В итоге они проговорили больше двух часов.

 

Торстен Эдклинт обстоятельно и долго размышлял над тем, как ему действовать дальше. После пяти дней расследования Моника Фигуэрола раздобыла ряд неопровержимых доказательств того, что в ГПУ/Без творится что-то несусветное. Он понимал, что действовать надо осторожно, пока у него еще не собран весь материал. Но Эдклинт не имел полномочий проводить оперативные действия, особенно в отношении собственных сотрудников. Так что в сложившейся ситуации он и сам оказался в ситуации конституционного кризиса.
Следовательно, ему требовалось найти некую формулу, которая позволила бы придать его действиям оттенок легальности. В кризисной ситуации Эдклинт всегда мог сослаться на свое полицейское удостоверение – ведь расследование преступлений является неоспоримым долгом полицейского. Но данное преступление было столь деликатного свойства и так тесно связано с конституционными правами граждан, что позволь он себе хоть один неверный шаг – и, скорее всего, окажется без работы. Так что всю пятницу он провел в размышлениях, запершись у себя в кабинете.
В конце концов Эдклинт пришел к выводу, что Драган Арманский прав, несмотря на то, что все это казалось полным абсурдом. Внутри ГПУ/Без возникла группа, которая взяла на себя смелость действовать за пределами своих полномочий или параллельно своим официальным задачам. Поскольку эта деятельность продолжалась много лет – по меньшей мере с 1976 года, когда в Швецию прибыл Залаченко, – она была хорошо организована и имела надежное прикрытие сверху. Насколько высоко тянулись нити от заговорщиков, Эдклинт не имел представления.
Он вывел в блокноте три имени.
Йоран Мортенссон, личная охрана. Инспектор уголовного розыска.
Гуннар Бьёрк, заместитель начальника Иностранного отдела. Умер. (Самоубийство?)
Альберт Шенке, начальник Канцелярии, ГПУ/Без.
Моника Фигуэрола сделала вывод, что Мортенссона перевели из личной охраны якобы в контрразведку, где он на самом деле не появился. Произойти без ведома начальника канцелярии это не могло. Исключено. И Мортенссон занимается слежкой за журналистом Микаэлем Блумквистом, что не имеет никакого отношения к контрразведке.
К списку следовало добавить еще два имени, которые не имели отношения к ГПУ/Без.
Петер Телеборьян, психиатр.
Ларс Фаульсон, слесарь по замкам.
Телеборьяна несколько раз приглашали в ГПУ/Без в качестве консультанта-психиатра, в конце 1980-х и в начале 1990-х годов.

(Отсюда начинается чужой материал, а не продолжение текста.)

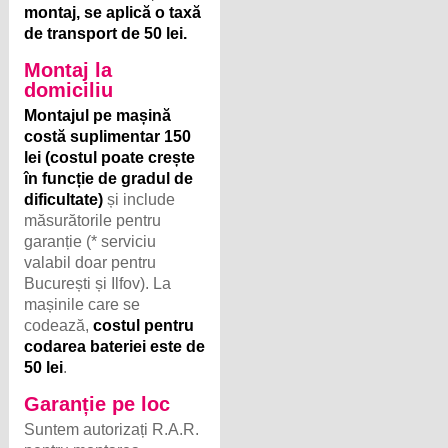
montaj, se aplică o taxă
de transport de 50 lei.
Montaj la
domiciliu
Montajul pe mașină
costă suplimentar 150
lei (costul poate crește
în funcție de gradul de
dificultate)
și include
măsurătorile pentru
garanție (* serviciu
valabil doar pentru
București și Ilfov). La
mașinile care se
codează,
costul pentru
codarea bateriei este de
50 lei
.
Garanție pe loc
Suntem autorizați R.A.R.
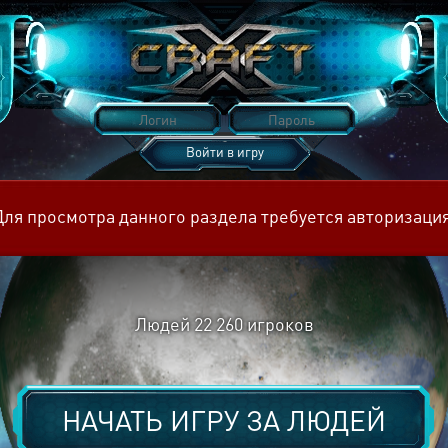
Войти в игру
Восстановить пароль
Для просмотра данного раздела требуется авторизация
Людей
22 260
игроков
НАЧАТЬ ИГРУ ЗА
ЛЮДЕЙ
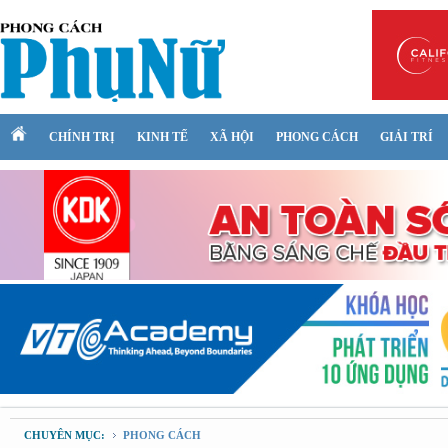
CHÍNH TRỊ
KINH TẾ
XÃ HỘI
PHONG CÁCH
GIẢI TRÍ
CHUYÊN MỤC:
PHONG CÁCH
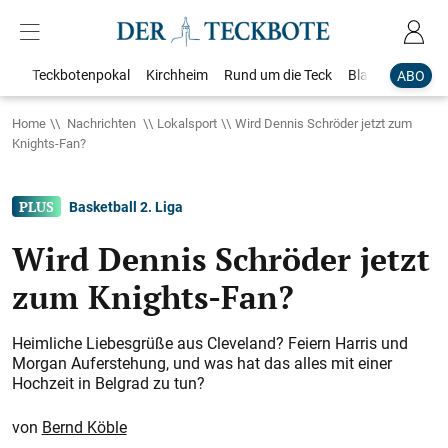
Teckbotenpokal
Kirchheim
Rund um die Teck
Blaulicht
Loka
ABO
Home
Nachrichten
Lokalsport
Wird Dennis Schröder jetzt zum
Knights-Fan?
Basketball 2. Liga
Wird Dennis Schröder jetzt
zum Knights-Fan?
Heimliche Liebesgrüße aus Cleveland? Feiern Harris und
Morgan Auferstehung, und was hat das alles mit einer
Hochzeit in Belgrad zu tun?
Bernd Köble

Собственно говоря, его приглашали трижды, и Эдклинт ознакомился с соответствующими архивными отчетами. Первый случай был экстраординарным: контрразведка вычислила в телекоммуникационной индустрии русского информатора. Судя по биографии, в случае разоблачения он мог бы решиться на самоубийство. Телеборьян провел исчерпывающие обследования и пришел к выводу, что информатора можно превратить в двойного агента. В остальных двух случаях психиатра привлекали по куда менее серьезным поводам: в связи с алкогольными проблемами одного сотрудника ГПУ/Без и из-за эксцентричного сексуального поведения дипломата одной из африканских стран.

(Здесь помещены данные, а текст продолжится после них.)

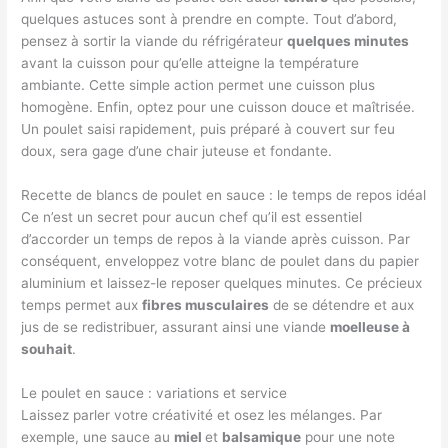
quelques astuces sont à prendre en compte. Tout d’abord,
pensez à sortir la viande du réfrigérateur
quelques minutes
avant la cuisson pour qu’elle atteigne la température
ambiante. Cette simple action permet une cuisson plus
homogène. Enfin, optez pour une cuisson douce et maîtrisée.
Un poulet saisi rapidement, puis préparé à couvert sur feu
doux, sera gage d’une chair juteuse et fondante.
Recette de blancs de poulet en sauce : le temps de repos idéal
Ce n’est un secret pour aucun chef qu’il est essentiel
d’accorder un temps de repos à la viande après cuisson. Par
conséquent, enveloppez votre blanc de poulet dans du papier
aluminium et laissez-le reposer quelques minutes. Ce précieux
temps permet aux
fibres musculaires
de se détendre et aux
jus de se redistribuer, assurant ainsi une viande
moelleuse à
souhait
.
Le poulet en sauce : variations et service
Laissez parler votre créativité et osez les mélanges. Par
exemple, une sauce au
miel
et
balsamique
pour une note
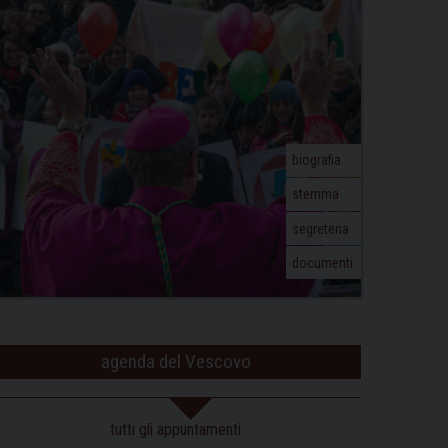
biografia
stemma
segreteria
documenti
agenda del Vescovo
tutti gli appuntamenti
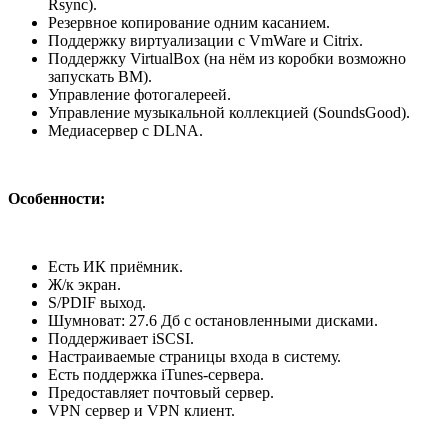
Rsync).
Резервное копирование одним касанием.
Поддержку виртуализации с VmWare и Citrix.
Поддержку VirtualBox (на нём из коробки возможно
запускать ВМ).
Управление фотогалереей.
Управление музыкальной коллекцией (SoundsGood).
Медиасервер с DLNA.
Особенности:
Есть ИК приёмник.
Ж/к экран.
S/PDIF выход.
Шумноват: 27.6 Дб с остановленными дисками.
Поддерживает iSCSI.
Настраиваемые страницы входа в систему.
Есть поддержка iTunes-сервера.
Предоставляет почтовый сервер.
VPN сервер и VPN клиент.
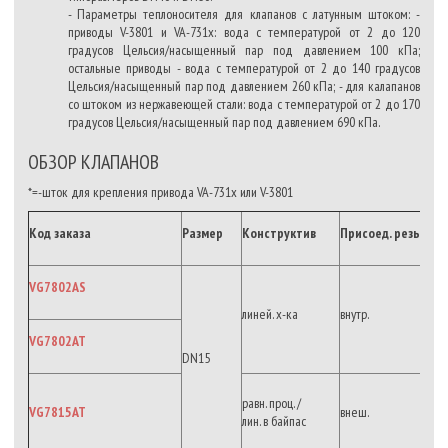
- Параметры теплоносителя для клапанов с латунным штоком: -
приводы V-3801 и VA-731x: вода с температурой от 2 до 120
градусов Цельсия/насыщенный пар под давлением 100 кПа;
остальные приводы - вода с температурой от 2 до 140 градусов
Цельсия/насыщенный пар под давлением 260 кПа; - для калапанов
со штоком из нержавеющей стали: вода с температурой от 2 до 170
градусов Цельсия/насыщенный пар под давлением 690 кПа.
ОБЗОР КЛАПАНОВ
*=-шток для крепления привода VA-731x или V-3801
Код заказа
Размер
Конструктив
Присоед.
резьба
VG7802AS
линей. х-ка
внутр.
VG7802AT
DN15
равн. проц. /
VG7815AT
внеш.
лин. в байпас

Однако ни Телеборьян, ни Фаульссон – в особенности Фаульссон – не занимали в ГПУ/Без никаких должностей. Тем не менее их деятельность имеет отношение к… К чему?
Заговор самым непосредственным образом связан с покойным Александром Залаченко – перебежавшим агентом советской структуры ГРУ, который, согласно фактам, прибыл в Швецию в день выборов 1976 года. И о котором никто никогда не слышал. Разве такое возможно?
Эдклинт попытался представить себе, как могли бы развиваться события, будь он сам каким-нибудь начальником в ГПУ/Без в 1976 году, когда перебежал Залаченко. Как бы он поступил? Он бы все полностью засекретил. Иначе невозможно. О перебежчике должен знать только самый узкий круг, иначе информация могла бы просочиться обратно к русским и…
Но насколько узок этот круг?
Оперативный отдел?
Суперсекретный оперативный отдел?
Согласно правилам, Залаченко должен был оказаться в ведении контрразведки. А скорее всего – военной разведки, но там не имели ни ресурсов, ни компетенции для такого рода оперативной деятельности. Значит, СЭПО.
Но в отдел контрразведки Залаченко так и не попал. Ключевой фигурой является Бьёрк – он вплотную занимался Залаченко. Но к контрразведке он никогда отношения не имел. Бьёрк – это загадка. Формально с 1970-х годов он числился в отделе по работе с иностранцами, но на самом деле почти не показывался там до 1990-х годов. И вот он внезапно стал заместителем начальника…
К тому же Бьёрк – главный источник информации Блумквиста. Но как тому удалось заставить Бьёрка раскрыть такую взрывоопасную тайну? И кому – журналисту?
Все из-за шлюх. Бьёрк увлекался малолетними проститутками, и «Миллениум» собирался его разоблачить. Вероятно, Блумквист шантажировал Бьёрка.
Потом к делу подключается Лисбет Саландер.
Покойный адвокат Нильс Бьюрман служил в отделе по работе с иностранцами одновременно с Бьёрком, к ним и обратился Залаченко.
И что же дальше?
Кто-то должен был принять решение. В отношении перебежчика такого масштаба распоряжение могли спустить с самого верха. Из правительства. Без поддержки им было не обойтись. Иначе просто невозможно себе это представить.
Или?..
Эдклинт почувствовал, как по спине побежали мурашки. Формально все понятно. В отношении перебежчика масштаба Залаченко необходимо поддерживать режим максимальной секретности. Он бы и сам так решил. Вероятно, так решило и правительство Фельдина. И это вполне объяснимо и оправданно.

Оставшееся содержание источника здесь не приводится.